Profit and planet: lowering energy consumption with AI

A hybrid model: unlock new realms of knowledge
While some knowledge in the baking process needs to be captured, other knowledge needs to be first unmasked. Take, for instance, how to reduce gas consumption and CO2 emissions without compromising quality. 

Traditionally, the baking industry has relied on empirical and theoretical models to study oven behavior in its ideal state (the physics-based model). We enhanced this with real-time data and self-learning algorithms to mirror the current state of the oven (the data-driven model). We believe a hybrid approach taking the best of both worlds – a good fundamental structure proposed by the physics-based model enriched and enhanced by a vast trove of real-time data provided by the data-driven model – will achieve the most accurate representation of reality and yield the best results when navigating new knowledge. 

This hybrid model – or digital twin – integrates real-time sensor data, physics-based models, and oven experts’ domain knowledge to optimize energy consumption. The recommendations of the model help reduce gas usage by 10-20% and hence, drive a more sustainable baking process.

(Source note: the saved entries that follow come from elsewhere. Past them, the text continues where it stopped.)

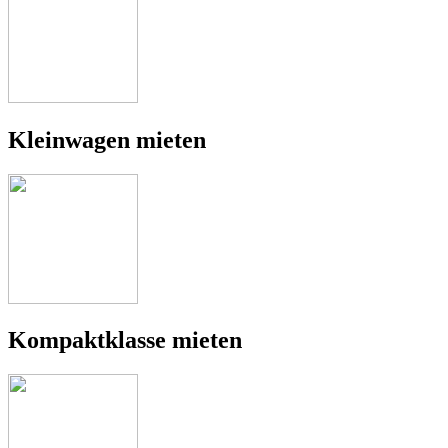
Kleinwagen mieten
Kompaktklasse mieten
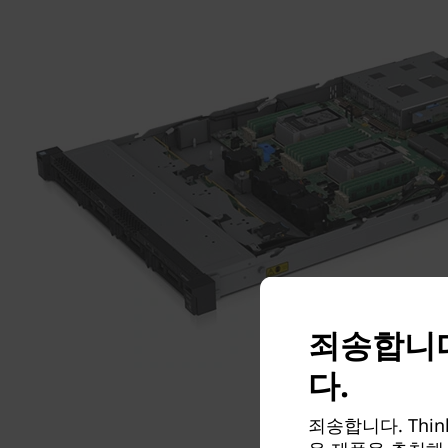
죄송합니다
다.
죄송합니다. Thin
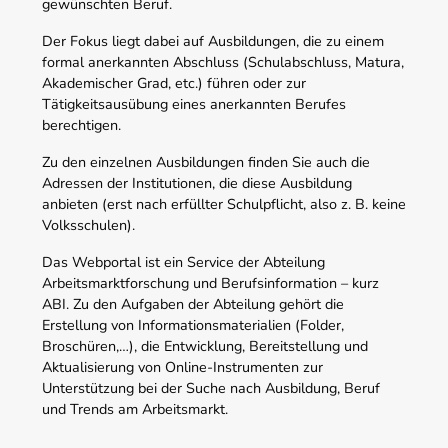
gewünschten Beruf.
Der Fokus liegt dabei auf Ausbildungen, die zu einem
formal anerkannten Abschluss (Schulabschluss, Matura,
Akademischer Grad, etc.) führen oder zur
Tätigkeitsausübung eines anerkannten Berufes
berechtigen.
Zu den einzelnen Ausbildungen finden Sie auch die
Adressen der Institutionen, die diese Ausbildung
anbieten (erst nach erfüllter Schulpflicht, also z. B. keine
Volksschulen).
Das Webportal ist ein Service der Abteilung
Arbeitsmarktforschung und Berufsinformation – kurz
ABI. Zu den Aufgaben der Abteilung gehört die
Erstellung von Informationsmaterialien (Folder,
Broschüren,…), die Entwicklung, Bereitstellung und
Aktualisierung von Online-Instrumenten zur
Unterstützung bei der Suche nach Ausbildung, Beruf
und Trends am Arbeitsmarkt.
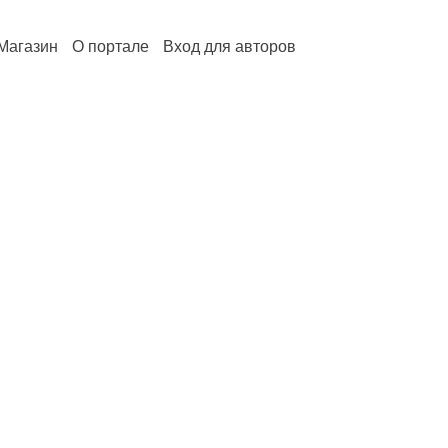
Магазин
О портале
Вход для авторов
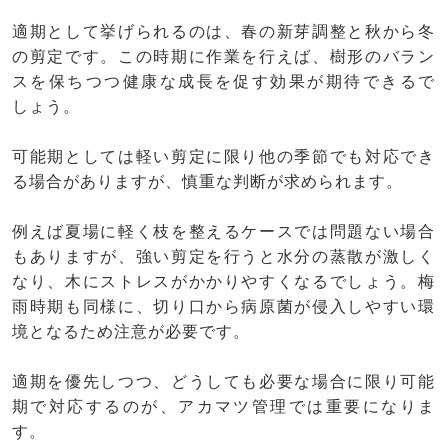
適期として挙げられるのは、春の新芽調整と秋から冬
の剪定です。この時期に作業を行えば、樹形のバラン
スを保ちつつ健康な成長を促す効果が期待できるで
しょう。
可能期としては軽い剪定に限り他の季節でも対応でき
る場合がありますが、慎重な判断が求められます。
例えば夏場に軽く枝を整えるケースでは問題ない場合
もありますが、強い剪定を行うと水分の蒸散が激しく
なり、木にストレスがかかりやすくなるでしょう。梅
雨時期も同様に、切り口から病原菌が侵入しやすい環
境となるため注意が必要です。
適期を優先しつつ、どうしても必要な場合に限り可能
期で対応するのが、アカマツ管理では重要になりま
す。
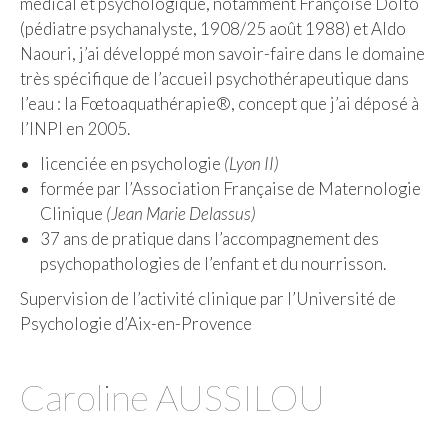
médical et psychologique, notamment Françoise Dolto
(pédiatre psychanalyste, 1908/25 août 1988) et Aldo
Naouri, j’ai développé mon savoir-faire dans le domaine
très spécifique de l’accueil psychothérapeutique dans
l’eau : la Fœtoaquathérapie®, concept que j’ai déposé à
l’INPI en 2005.
licenciée en psychologie
(Lyon II)
formée par l’Association Française de Maternologie
Clinique
(Jean Marie Delassus)
37 ans de pratique dans l’accompagnement des
psychopathologies de l’enfant et du nourrisson.
Supervision de l’activité clinique par l’Université de
Psychologie d’Aix-en-Provence
Caroline AUSSILOU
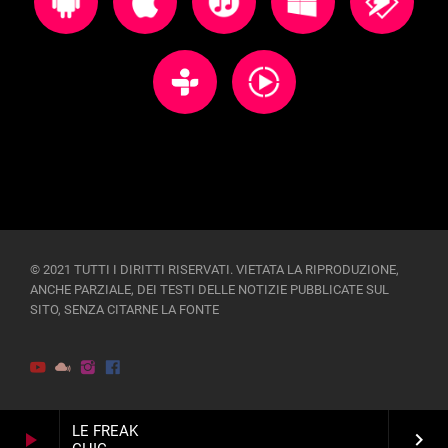
© 2021 TUTTI I DIRITTI RISERVATI. VIETATA LA RIPRODUZIONE,
ANCHE PARZIALE, DEI TESTI DELLE NOTIZIE PUBBLICATE SUL
SITO, SENZA CITARNE LA FONTE
LE FREAK
play_arrow
keyboard_arrow_right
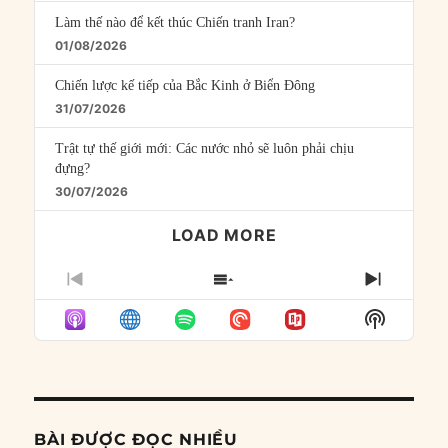
Làm thế nào để kết thúc Chiến tranh Iran?
01/08/2026
Chiến lược kế tiếp của Bắc Kinh ở Biển Đông
31/07/2026
Trật tự thế giới mới: Các nước nhỏ sẽ luôn phải chịu
đựng?
30/07/2026
LOAD MORE
PREVIOUS
SHOW
NEXT
EPISODE
EPISODES
EPISO
Show
LIST
Podcast
Informat
BÀI ĐƯỢC ĐỌC NHIỀU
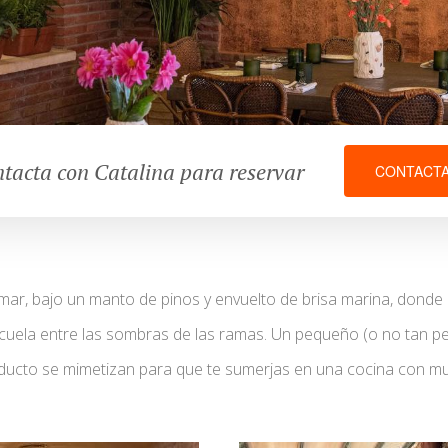
tacta con Catalina para reservar
CONTACT
ar, bajo un manto de pinos y envuelto de brisa marina, donde lo
e cuela entre las sombras de las ramas. Un pequeño (o no tan 
oducto se mimetizan para que te sumerjas en una cocina con mu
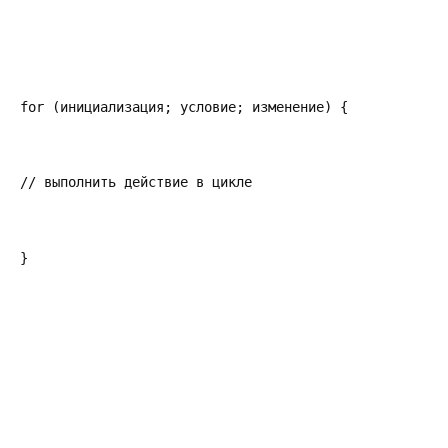
for (инициализация; условие; изменение) {
// выполнить действие в цикле
}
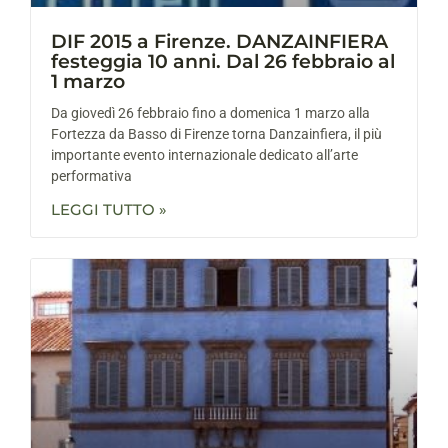
DIF 2015 a Firenze. DANZAINFIERA
festeggia 10 anni. Dal 26 febbraio al
1 marzo
Da giovedì 26 febbraio fino a domenica 1 marzo alla
Fortezza da Basso di Firenze torna Danzainfiera, il più
importante evento internazionale dedicato all’arte
performativa
LEGGI TUTTO »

The first step is doing so in an “operator-assisted” manner: a dashboard shows the operator a recommendation that can either be accepted or not. The recommendation is then executed manually by the operator by changing settings via the HMI, and the model gets feedback that the recommendation was a good one. The more trust the operator gets in the recommendations, the more hands-off those recommendations can be implemented. The next step would be to automatically execute the recommendation upon acceptance. The final step would be to remove the manual acceptance and have the machine decide which recommendations to execute. 
A hands-off, lights-out process of baking buns with considerably lower energy consumption.

Find out more about the Sustainable Oven Service in the video below:

Running a sustainable business with concrete carbon-neutral targets is an important ambition. And smart solutions leveraging connectivity, data analytics, artificial intelligence, paired with domain knowledge, play a vital role in making this ambition a reality. 

AMF, a world-leading bakery system solution provider, recognizes the challenges of modern bakeries: traditional focus on consistent product quality, efficient production processes, and bottom-line costs remain; at the same time new topics like sustainability and reducing food waste become more important each day. AMF has joined forces with Itility and together we’ve devised an ambitious plan: harnessing the power of data and technology to enable bakeries to achieve both operational and environmental excellence. We set out to develop a full range of intelligent products that will transform a bakery’s operating model and accelerate positive change.  

For us, an intelligent product automates decision-making processes. In the case of AMF, that would translate to the ambition of running a bakery fully hands-off and lights-out. However, that ambition can only be reached one step, one level at a time. 

profit and planet

See it as the autonomy scale: it ranges from Level 0 as “operator only” and then raised at each level until topping out at Level 5 as “full automation”. 

Each step toward a higher level makes a solution smarter and brings a bakery closer to becoming “lights-out”. One of the use cases at AMF toward this is the Sustainable Oven Service. This service uses building blocks of our AI-Factory to produce recommendations to be more energy-efficient in the baking process. 

First, experts’ domain knowledge is represented as a vast collection of rules in the Rule Engine, which is one of the AI-Factory’s building blocks. These rules make up the models, which aim to come as close as possible to a human expert in making recommendations. Once a recommendation is made, the Retraining Engine, one of the other building blocks, enables the operator to validate it by allowing him to accept or reject the recommendation with a simple click. This feedback is then sent back into the Retraining Engine to retrain the models and improve future recommendations. The more operators use the solution, the more labeled data is collected, and the better the recommendations become. The feedback loop allows for continuous learning and improvement of the machine while enabling a smooth, step-by-step transition toward fully automated operations. The better the algorithms get, the more hands-off operators become.